DATA EXTRACTS:
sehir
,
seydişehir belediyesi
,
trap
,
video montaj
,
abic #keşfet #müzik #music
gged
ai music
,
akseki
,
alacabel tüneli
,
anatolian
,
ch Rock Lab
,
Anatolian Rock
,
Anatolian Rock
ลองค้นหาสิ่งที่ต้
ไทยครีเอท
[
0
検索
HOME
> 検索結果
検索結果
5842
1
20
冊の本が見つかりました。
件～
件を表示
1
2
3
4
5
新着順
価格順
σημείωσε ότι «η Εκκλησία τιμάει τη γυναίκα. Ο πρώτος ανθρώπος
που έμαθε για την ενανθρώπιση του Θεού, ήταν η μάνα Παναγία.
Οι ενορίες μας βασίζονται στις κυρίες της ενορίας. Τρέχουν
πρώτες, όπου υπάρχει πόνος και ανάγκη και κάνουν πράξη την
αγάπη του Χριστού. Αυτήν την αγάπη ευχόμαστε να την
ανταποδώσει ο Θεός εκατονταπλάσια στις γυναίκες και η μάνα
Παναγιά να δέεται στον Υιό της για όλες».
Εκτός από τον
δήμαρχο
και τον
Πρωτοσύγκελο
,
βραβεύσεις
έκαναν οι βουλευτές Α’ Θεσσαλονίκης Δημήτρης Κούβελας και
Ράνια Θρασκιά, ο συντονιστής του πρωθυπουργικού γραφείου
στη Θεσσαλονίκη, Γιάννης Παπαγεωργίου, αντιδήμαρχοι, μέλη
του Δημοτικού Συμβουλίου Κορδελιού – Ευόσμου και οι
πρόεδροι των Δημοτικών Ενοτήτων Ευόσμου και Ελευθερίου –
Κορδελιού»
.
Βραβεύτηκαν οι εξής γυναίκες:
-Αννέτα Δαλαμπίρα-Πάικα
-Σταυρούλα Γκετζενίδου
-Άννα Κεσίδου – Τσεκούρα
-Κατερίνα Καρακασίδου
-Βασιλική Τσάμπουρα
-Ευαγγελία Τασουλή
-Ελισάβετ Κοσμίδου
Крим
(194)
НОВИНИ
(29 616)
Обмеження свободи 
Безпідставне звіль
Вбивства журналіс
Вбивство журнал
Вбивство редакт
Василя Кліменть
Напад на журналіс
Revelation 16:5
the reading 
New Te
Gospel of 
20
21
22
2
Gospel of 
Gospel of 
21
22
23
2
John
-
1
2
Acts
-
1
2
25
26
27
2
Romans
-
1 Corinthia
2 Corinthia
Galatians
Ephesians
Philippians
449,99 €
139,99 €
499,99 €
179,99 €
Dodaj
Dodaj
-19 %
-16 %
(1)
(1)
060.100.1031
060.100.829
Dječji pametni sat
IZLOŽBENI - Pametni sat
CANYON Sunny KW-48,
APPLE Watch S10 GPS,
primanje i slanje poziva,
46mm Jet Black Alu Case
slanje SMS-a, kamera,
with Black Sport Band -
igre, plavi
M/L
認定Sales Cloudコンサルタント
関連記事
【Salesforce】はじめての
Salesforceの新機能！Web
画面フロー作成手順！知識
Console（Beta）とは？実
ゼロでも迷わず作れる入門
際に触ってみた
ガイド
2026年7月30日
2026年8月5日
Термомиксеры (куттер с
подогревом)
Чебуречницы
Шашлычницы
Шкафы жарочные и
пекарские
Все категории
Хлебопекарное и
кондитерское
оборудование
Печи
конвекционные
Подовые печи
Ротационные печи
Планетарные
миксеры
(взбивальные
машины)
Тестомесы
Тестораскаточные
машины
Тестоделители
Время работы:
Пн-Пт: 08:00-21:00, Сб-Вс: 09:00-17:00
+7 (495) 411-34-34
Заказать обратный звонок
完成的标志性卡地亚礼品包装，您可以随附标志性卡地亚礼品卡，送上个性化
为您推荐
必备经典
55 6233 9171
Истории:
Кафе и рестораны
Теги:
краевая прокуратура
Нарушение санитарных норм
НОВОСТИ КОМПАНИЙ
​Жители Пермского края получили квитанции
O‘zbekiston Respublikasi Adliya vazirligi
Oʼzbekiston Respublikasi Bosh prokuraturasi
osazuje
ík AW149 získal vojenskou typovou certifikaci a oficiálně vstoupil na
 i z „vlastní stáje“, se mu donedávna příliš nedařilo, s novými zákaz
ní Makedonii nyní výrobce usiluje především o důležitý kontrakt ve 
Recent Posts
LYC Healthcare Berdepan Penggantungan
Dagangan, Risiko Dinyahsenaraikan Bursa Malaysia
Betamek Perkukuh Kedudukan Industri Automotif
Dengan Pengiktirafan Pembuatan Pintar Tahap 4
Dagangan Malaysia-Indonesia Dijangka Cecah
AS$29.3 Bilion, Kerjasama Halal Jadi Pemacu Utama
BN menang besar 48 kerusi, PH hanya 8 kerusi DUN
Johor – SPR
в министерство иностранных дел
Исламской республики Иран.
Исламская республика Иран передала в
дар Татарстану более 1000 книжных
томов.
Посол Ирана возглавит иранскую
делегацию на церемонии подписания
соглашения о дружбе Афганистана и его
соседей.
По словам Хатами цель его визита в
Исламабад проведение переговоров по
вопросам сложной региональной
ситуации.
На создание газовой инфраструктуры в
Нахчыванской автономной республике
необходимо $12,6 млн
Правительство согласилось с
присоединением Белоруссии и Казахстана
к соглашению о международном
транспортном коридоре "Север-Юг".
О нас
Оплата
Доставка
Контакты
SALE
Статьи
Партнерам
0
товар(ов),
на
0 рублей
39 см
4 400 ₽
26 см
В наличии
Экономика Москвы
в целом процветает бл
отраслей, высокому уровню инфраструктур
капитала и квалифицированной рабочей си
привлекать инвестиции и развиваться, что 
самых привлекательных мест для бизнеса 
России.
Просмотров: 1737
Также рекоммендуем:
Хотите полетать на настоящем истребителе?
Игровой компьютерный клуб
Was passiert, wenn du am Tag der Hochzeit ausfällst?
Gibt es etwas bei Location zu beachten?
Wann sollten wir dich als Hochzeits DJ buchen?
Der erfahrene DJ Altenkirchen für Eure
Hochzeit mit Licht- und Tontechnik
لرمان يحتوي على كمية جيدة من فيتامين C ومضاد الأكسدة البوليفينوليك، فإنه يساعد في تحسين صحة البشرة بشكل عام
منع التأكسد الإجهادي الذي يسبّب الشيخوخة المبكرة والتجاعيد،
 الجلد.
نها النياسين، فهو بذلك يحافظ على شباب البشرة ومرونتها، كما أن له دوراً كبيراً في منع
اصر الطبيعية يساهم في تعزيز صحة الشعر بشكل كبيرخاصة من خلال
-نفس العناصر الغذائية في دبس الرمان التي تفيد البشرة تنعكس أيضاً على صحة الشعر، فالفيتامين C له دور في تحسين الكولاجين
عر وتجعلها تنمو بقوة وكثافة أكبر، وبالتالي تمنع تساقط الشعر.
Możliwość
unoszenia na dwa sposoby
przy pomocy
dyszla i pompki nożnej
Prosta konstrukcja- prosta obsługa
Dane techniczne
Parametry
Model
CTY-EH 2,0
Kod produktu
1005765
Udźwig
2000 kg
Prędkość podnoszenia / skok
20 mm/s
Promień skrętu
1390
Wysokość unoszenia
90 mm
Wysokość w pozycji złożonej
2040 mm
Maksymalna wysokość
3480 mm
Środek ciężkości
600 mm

WHAT TO PRODUCE:
Reproduce each entry from the records above, character for character.

ANSWER SPACE:
sehir
,
seydişehir belediyesi
,
trap
,
video montaj
,
abic #keşfet #müzik #music
gged
ai music
,
akseki
,
alacabel tüneli
,
anatolian
,
ch Rock Lab
,
Anatolian Rock
,
Anatolian Rock
ลองค้นหาสิ่งที่ต้
ไทยครีเอท
[
0
検索
HOME
> 検索結果
検索結果
5842
1
20
冊の本が見つかりました。
件～
件を表示
1
2
3
4
5
新着順
価格順
σημείωσε ότι «η Εκκλησία τιμάει τη γυναίκα. Ο πρώτος ανθρώπος
που έμαθε για την ενανθρώπιση του Θεού, ήταν η μάνα Παναγία.
Οι ενορίες μας βασίζονται στις κυρίες της ενορίας. Τρέχουν
πρώτες, όπου υπάρχει πόνος και ανάγκη και κάνουν πράξη την
αγάπη του Χριστού. Αυτήν την αγάπη ευχόμαστε να την
ανταποδώσει ο Θεός εκατονταπλάσια στις γυναίκες και η μάνα
Παναγιά να δέεται στον Υιό της για όλες».
Εκτός από τον
δήμαρχο
και τον
Πρωτοσύγκελο
,
βραβεύσεις
έκαναν οι βουλευτές Α’ Θεσσαλονίκης Δημήτρης Κούβελας και
Ράνια Θρασκιά, ο συντονιστής του πρωθυπουργικού γραφείου
στη Θεσσαλονίκη, Γιάννης Παπαγεωργίου, αντιδήμαρχοι, μέλη
του Δημοτικού Συμβουλίου Κορδελιού – Ευόσμου και οι
πρόεδροι των Δημοτικών Ενοτήτων Ευόσμου και Ελευθερίου –
Κορδελιού»
.
Βραβεύτηκαν οι εξής γυναίκες:
-Αννέτα Δαλαμπίρα-Πάικα
-Σταυρούλα Γκετζενίδου
-Άννα Κεσίδου – Τσεκούρα
-Κατερίνα Καρακασίδου
-Βασιλική Τσάμπουρα
-Ευαγγελία Τασουλή
-Ελισάβετ Κοσμίδου
Крим
(194)
НОВИНИ
(29 616)
Обмеження свободи 
Безпідставне звіль
Вбивства журналіс
Вбивство журнал
Вбивство редакт
Василя Кліменть
Напад на журналіс
Revelation 16:5
the reading 
New Te
Gospel of 
20
21
22
2
Gospel of 
Gospel of 
21
22
23
2
John
-
1
2
Acts
-
1
2
25
26
27
2
Romans
-
1 Corinthia
2 Corinthia
Galatians
Ephesians
Philippians
449,99 €
139,99 €
499,99 €
179,99 €
Dodaj
Dodaj
-19 %
-16 %
(1)
(1)
060.100.1031
060.100.829
Dječji pametni sat
IZLOŽBENI - Pametni sat
CANYON Sunny KW-48,
APPLE Watch S10 GPS,
primanje i slanje poziva,
46mm Jet Black Alu Case
slanje SMS-a, kamera,
with Black Sport Band -
igre, plavi
M/L
認定Sales Cloudコンサルタント
関連記事
【Salesforce】はじめての
Salesforceの新機能！Web
画面フロー作成手順！知識
Console（Beta）とは？実
ゼロでも迷わず作れる入門
際に触ってみた
ガイド
2026年7月30日
2026年8月5日
Термомиксеры (куттер с
подогревом)
Чебуречницы
Шашлычницы
Шкафы жарочные и
пекарские
Все категории
Хлебопекарное и
кондитерское
оборудование
Печи
конвекционные
Подовые печи
Ротационные печи
Планетарные
миксеры
(взбивальные
машины)
Тестомесы
Тестораскаточные
машины
Тестоделители
Время работы:
Пн-Пт: 08:00-21:00, Сб-Вс: 09:00-17:00
+7 (495) 411-34-34
Заказать обратный звонок
完成的标志性卡地亚礼品包装，您可以随附标志性卡地亚礼品卡，送上个性化
为您推荐
必备经典
55 6233 9171
Истории:
Кафе и рестораны
Теги:
краевая прокуратура
Нарушение санитарных норм
НОВОСТИ КОМПАНИЙ
​Жители Пермского края получили квитанции
O‘zbekiston Respublikasi Adliya vazirligi
Oʼzbekiston Respublikasi Bosh prokuraturasi
osazuje
ík AW149 získal vojenskou typovou certifikaci a oficiálně vstoupil na
 i z „vlastní stáje“, se mu donedávna příliš nedařilo, s novými zákaz
ní Makedonii nyní výrobce usiluje především o důležitý kontrakt ve 
Recent Posts
LYC Healthcare Berdepan Penggantungan
Dagangan, Risiko Dinyahsenaraikan Bursa Malaysia
Betamek Perkukuh Kedudukan Industri Automotif
Dengan Pengiktirafan Pembuatan Pintar Tahap 4
Dagangan Malaysia-Indonesia Dijangka Cecah
AS$29.3 Bilion, Kerjasama Halal Jadi Pemacu Utama
BN menang besar 48 kerusi, PH hanya 8 kerusi DUN
Johor – SPR
в министерство иностранных дел
Исламской республики Иран.
Исламская республика Иран передала в
дар Татарстану более 1000 книжных
томов.
Посол Ирана возглавит иранскую
делегацию на церемонии подписания
соглашения о дружбе Афганистана и его
соседей.
По словам Хатами цель его визита в
Исламабад проведение переговоров по
вопросам сложной региональной
ситуации.
На создание газовой инфраструктуры в
Нахчыванской автономной республике
необходимо $12,6 млн
Правительство согласилось с
присоединением Белоруссии и Казахстана
к соглашению о международном
транспортном коридоре "Север-Юг".
О нас
Оплата
Доставка
Контакты
SALE
Статьи
Партнерам
0
товар(ов),
на
0 рублей
39 см
4 400 ₽
26 см
В наличии
Экономика Москвы
в целом процветает бл
отраслей, высокому уровню инфраструктур
капитала и квалифицированной рабочей си
привлекать инвестиции и развиваться, что 
самых привлекательных мест для бизнеса 
России.
Просмотров: 1737
Также рекоммендуем:
Хотите полетать на настоящем истребителе?
Игровой компьютерный клуб
Was passiert, wenn du am Tag der Hochzeit ausfällst?
Gibt es etwas bei Location zu beachten?
Wann sollten wir dich als Hochzeits DJ buchen?
Der erfahrene DJ Altenkirchen für Eure
Hochzeit mit Licht- und Tontechnik
لرمان يحتوي على كمية جيدة من فيتامين C ومضاد الأكسدة البوليفينوليك، فإنه يساعد في تحسين صحة البشرة بشكل عام
منع التأكسد الإجهادي الذي يسبّب الشيخوخة المبكرة والتجاعيد،
 الجلد.
نها النياسين، فهو بذلك يحافظ على شباب البشرة ومرونتها، كما أن له دوراً كبيراً في منع
اصر الطبيعية يساهم في تعزيز صحة الشعر بشكل كبيرخاصة من خلال
-نفس العناصر الغذائية في دبس الرمان التي تفيد البشرة تنعكس أيضاً على صحة الشعر، فالفيتامين C له دور في تحسين الكولاجين
عر وتجعلها تنمو بقوة وكثافة أكبر، وبالتالي تمنع تساقط الشعر.
Możliwość
unoszenia na dwa sposoby
przy pomocy
dyszla i pompki nożnej
Prosta konstrukcja- prosta obsługa
Dane techniczne
Parametry
Model
CTY-EH 2,0
Kod produktu
1005765
Udźwig
2000 kg
Prędkość podnoszenia / skok
20 mm/s
Promień skrętu
1390
Wysokość unoszenia
90 mm
Wysokość w pozycji złożonej
2040 mm
Maksymalna wysokość
3480 mm
Środek ciężkości
600 mm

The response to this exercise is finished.